Smetzer is “seeing a pullback on rents in some markets and increasing interest rates. Lenders are now requiring more equity than in previous years. We are finding it hard to make deals work and worry these factors will impact our ability to develop new apartments in 2023 and beyond.”
Rent Growth
Rent growth continued to subside during the latter half of 2022. The December 2022 Apartment List National Rent Report shows the national index declined 1% during November, which is the third straight month-to-month decline. The 1% dip was the most significant monthly decrease in the national index since the firm began the index, dating to 2017.
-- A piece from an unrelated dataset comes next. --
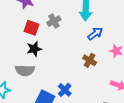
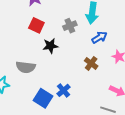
gray cross: (54, 21) -> (70, 26), moved
black star: (34, 49) -> (50, 46), moved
Despite the record monthly decline, rents are still up 4.6% year-over-year. However, that’s a far cry from the record-setting mark of a 17.6% increase in 2021. A decline in the year's final quarter is not unusual as it follows seasonality, even dating before the pandemic.
Many believe while rents will remain somewhat elevated, rent growth will be subdued slightly in 2023.
“After robust rent increases in 2021 and most of 2022, we started seeing a pullback in rent increases and are starting to see concessions in markets again,” says Smetzer. She adds that Florida markets have witnessed exponential rent growth during the pandemic, and “we are forecasting 6% increases in Florida for 2023 and more conservative increases in other state markets.”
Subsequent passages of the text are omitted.